# G'day Mate - 'Ere from Australia!



## Spiffy_x (May 23, 2008)

Hello. I'm Katie and i live in Australia. I have a lovely 2 1/2 month old kitten named Boobah. He's a boy and he's black with a white tummy, white socks and a bit of white on his face. Awww. He's so naughty tho...Cya around!!! xxx Katie


----------



## Leazie (Apr 14, 2007)

Welcome to the forum. I love your kitten's name  .


----------



## Spiffy_x (May 23, 2008)

Thanks. I got the name from that little kid's show with the chubby coloured things that look like teletubbies!

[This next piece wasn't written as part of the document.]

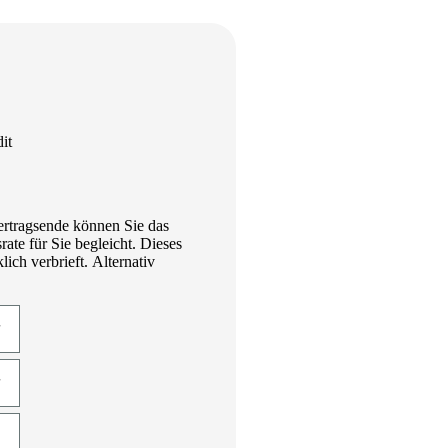
it
ertragsende können Sie das
te für Sie begleicht. Dieses
ich verbrieft. Alternativ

LOL. i'll get a pic of him hopefully, it's so hard when he's running around chewing on everything - he wont sit still. Hehe


----------



## estelle58 (Feb 28, 2006)




----------



## Jeanie (Jun 18, 2003)

Katie, Boobah sounds like a real cutie! Welcome to both of you.


----------



## DesnBaby (Apr 18, 2004)




----------



## orchyboy (May 21, 2008)

ey what state you in?

Im in vic got a crazy tonk Simba tis his name...

get that pic up!


----------



## dmcwlvssr (Apr 24, 2005)

Welcome! I am donna proudly owned by the Incredible Four and the big girl Freesia


----------



## Spiffy_x (May 23, 2008)

Im in SA. I dont have a slot for the memory card to get the pics up. Gonna store em on a usb sumhow. xx.


----------